Claim: All subsets of \(X\) endowed with discrete top. are sequentially closed.

Claim: The only SC subsets of \(X\) endowed with triv. top. are \(\empty, X\). (converge to any. )

\((0, 1]\) in \(\R\) with \(\R_{std}\) is not sc. (\(1/n\to 0\))

Prop: Closed subsets are sc. (Ow, \(x_n\to x\) with \(x\in A^c\), take \(x\in U\sub_{open} X\) contradicts).

Map sequentially continuous:

Claim: If \(f:X\to Y\) continuous, then sequentially continuous. (For open \(f(x)\sub U\), \(f^{-1}(U)\) open around \(x\) so finally fall in \(U\). )

First Countability:

Claim: Metrix spaces are first countable. (Simply choose \(B(x, 1/n)\))

Thm: Let \(X\) be a first countable top. space, then

  1. X Hausdorff iff every convergence sequence converges to a unique point

  2. \(A\sub X\) closed iff \(A\) sequentially closed

  3. \(f:X\to Y\) continuous iff \(f\) sequentially continuous.

Lemma: \(X\) first countable, \(x\in X\), there exists a basis of open nghb \(B_x = \{B_n\}\) such that \(B_{n+1}\sub B_n\), and if \((x_n)\) is a seq with \(x_n\in B_n\), then \(x_n\to x\).

Proof: 取nbhd basis的前缀交。

Proof of 1, 2, 3: If not Hausdorff, pick \(B_x(i)\cap B_y(i)\), then two limits.

​ If not closed, for \(a\notin A\), not open so can pick elts \(B_x(a)\cap A\), then limit \(=a \in A\)

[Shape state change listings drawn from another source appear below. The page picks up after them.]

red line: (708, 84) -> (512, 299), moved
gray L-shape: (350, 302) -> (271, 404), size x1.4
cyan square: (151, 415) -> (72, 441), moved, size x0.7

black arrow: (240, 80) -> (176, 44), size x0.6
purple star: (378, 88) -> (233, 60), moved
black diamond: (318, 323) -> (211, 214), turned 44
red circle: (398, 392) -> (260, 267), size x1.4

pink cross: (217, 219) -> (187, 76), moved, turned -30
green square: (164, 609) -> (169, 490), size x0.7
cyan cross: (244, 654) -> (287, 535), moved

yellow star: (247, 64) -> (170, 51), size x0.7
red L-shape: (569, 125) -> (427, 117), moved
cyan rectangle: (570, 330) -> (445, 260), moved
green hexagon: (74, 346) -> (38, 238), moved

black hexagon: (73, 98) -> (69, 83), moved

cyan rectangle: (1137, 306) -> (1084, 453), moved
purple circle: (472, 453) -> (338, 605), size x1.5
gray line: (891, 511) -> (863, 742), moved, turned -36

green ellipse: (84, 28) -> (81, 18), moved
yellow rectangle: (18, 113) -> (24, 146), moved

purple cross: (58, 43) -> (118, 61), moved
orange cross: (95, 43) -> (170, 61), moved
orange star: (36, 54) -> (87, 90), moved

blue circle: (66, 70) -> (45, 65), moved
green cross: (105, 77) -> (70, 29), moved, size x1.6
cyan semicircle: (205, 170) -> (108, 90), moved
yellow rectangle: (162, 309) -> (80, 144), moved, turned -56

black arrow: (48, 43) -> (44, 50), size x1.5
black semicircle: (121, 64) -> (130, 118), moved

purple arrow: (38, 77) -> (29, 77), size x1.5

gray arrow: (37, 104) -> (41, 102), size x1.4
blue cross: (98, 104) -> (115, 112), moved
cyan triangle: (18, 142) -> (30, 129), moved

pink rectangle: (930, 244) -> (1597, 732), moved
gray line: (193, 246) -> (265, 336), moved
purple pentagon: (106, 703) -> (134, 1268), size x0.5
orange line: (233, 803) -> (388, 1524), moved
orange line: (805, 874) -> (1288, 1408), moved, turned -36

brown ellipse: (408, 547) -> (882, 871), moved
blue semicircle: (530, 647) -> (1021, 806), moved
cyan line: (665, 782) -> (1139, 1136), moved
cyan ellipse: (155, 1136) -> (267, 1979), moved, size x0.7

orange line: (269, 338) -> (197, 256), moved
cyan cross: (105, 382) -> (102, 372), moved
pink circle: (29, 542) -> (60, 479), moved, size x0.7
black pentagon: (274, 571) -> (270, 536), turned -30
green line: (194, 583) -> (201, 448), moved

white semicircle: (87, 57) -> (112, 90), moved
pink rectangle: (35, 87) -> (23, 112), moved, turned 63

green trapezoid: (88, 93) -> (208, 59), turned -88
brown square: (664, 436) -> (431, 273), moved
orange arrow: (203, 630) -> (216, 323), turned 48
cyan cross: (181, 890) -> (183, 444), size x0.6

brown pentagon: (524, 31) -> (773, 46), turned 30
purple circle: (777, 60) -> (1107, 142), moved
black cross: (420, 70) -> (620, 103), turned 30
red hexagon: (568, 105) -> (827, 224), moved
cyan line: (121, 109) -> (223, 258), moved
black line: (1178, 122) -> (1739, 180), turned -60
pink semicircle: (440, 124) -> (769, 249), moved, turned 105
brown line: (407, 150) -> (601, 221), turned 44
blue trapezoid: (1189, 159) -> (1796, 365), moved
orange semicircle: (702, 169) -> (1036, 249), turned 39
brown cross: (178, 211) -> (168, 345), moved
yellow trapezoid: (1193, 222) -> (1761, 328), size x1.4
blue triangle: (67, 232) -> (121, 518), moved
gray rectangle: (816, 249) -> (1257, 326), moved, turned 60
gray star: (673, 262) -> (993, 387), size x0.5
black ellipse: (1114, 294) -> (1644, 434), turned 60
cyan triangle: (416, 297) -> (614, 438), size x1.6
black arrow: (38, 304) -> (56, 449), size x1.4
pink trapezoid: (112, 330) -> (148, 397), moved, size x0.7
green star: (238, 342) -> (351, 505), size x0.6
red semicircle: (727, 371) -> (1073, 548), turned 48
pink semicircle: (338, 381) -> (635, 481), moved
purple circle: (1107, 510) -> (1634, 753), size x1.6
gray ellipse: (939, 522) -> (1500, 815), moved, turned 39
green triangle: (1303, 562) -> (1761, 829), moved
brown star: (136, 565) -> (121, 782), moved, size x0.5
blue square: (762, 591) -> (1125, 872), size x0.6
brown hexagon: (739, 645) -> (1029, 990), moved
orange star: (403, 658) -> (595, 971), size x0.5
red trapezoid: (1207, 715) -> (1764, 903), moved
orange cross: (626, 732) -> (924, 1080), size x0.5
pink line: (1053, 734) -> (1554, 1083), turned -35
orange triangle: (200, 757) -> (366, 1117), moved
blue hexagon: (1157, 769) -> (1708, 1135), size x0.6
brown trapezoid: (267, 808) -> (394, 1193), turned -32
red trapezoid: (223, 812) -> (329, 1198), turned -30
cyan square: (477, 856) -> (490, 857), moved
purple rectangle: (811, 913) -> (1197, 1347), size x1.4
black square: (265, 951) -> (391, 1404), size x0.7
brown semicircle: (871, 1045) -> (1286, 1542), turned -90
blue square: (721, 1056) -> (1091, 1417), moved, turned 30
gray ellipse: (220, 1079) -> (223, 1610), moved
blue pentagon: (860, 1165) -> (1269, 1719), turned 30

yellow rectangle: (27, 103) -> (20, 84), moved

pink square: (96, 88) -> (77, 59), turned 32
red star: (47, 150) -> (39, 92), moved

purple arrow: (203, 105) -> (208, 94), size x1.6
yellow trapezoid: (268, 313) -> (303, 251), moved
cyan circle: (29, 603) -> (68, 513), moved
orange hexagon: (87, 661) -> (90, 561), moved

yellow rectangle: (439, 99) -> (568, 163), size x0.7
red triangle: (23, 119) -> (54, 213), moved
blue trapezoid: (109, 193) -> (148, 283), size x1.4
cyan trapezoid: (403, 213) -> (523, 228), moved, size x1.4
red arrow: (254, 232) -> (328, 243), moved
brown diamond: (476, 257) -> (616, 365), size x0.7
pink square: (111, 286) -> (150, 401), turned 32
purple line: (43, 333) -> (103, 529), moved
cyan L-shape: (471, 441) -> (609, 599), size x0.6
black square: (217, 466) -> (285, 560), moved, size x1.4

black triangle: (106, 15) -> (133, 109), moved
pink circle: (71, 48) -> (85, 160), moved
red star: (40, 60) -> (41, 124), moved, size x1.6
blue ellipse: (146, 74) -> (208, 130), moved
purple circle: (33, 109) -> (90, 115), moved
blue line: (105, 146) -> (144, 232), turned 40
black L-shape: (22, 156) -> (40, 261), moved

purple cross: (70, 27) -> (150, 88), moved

​ If not continuous, \(f^{-1}(X)\) is not nbhd of \(x\). Pick \(x_n\in B_n(x) - f^{-1}(X)\), finally will converge to \(x\) so \(f\) will converge to \(f(x)\), thus will fall in \(X\).

Lec 8

Def. A topological space \(X\) is connected if for any disjoint \(U,V\sub X\) with \(X=U\cup V\), one has \(U=\empty\) or \(V=\empty\).

Remarks:

  1. \(X\) not connected if \(X=U\cup V\), \(U, V\) dsjoint, non empty, open in \(X\).

  2. For \(X, Y\) homeomorphic, then \(X\) connected iff \(Y\) connected.

  3. \(X\) connected iff the only sets in \(X\) that both open and closed are \(X, \empty\).

  4. For \(Y\sub X\) subspace, \(Y\) connected iff \(\forall U,V\sub X_{open}\), \(Y\sub U\cup V, Y\cap U\cap V=\empty\) implies \(Y\sub U\) or \(Y\sub V\).

    (Negation of both are \(Y=(U\cap Y)\sqcup(V\cap Y)\) for \(U\cap Y, V\cap Y \ne \empty\)

Examples:

​ (1) \(X,T_{triv}\) connected

​ (2) If \(|X|\ge 2\), then \((X,T_{discrete})\) not connected

​ (3) \((0,1)\cup (-1,0)\) in \(\R\) not connected

Prop. Let \(X\) be a space and \(A_i\) connected subspace \(\forall i\in I\). If \(\cap A_i\ne \empty\), then \(\cup A_i\) connected. (Ow, 分成 \(U, V\). 交集中的某个元素在 \(U\) 中则所有 \(A_i\sub U\). )

(Detailed Proof: Ow, assume \(U, V\) disj. with \(\cup A_i\sub U\cup V\) and \(\cup A_i \cap U\cap V=\empty\). Pick \(x\in \cap A_i\), assume \(x\in U\) WLOG. Consider \(A_i\cap U\), \(A_i\cap V\). The second must be empty, so every \(A_i\sub U\). )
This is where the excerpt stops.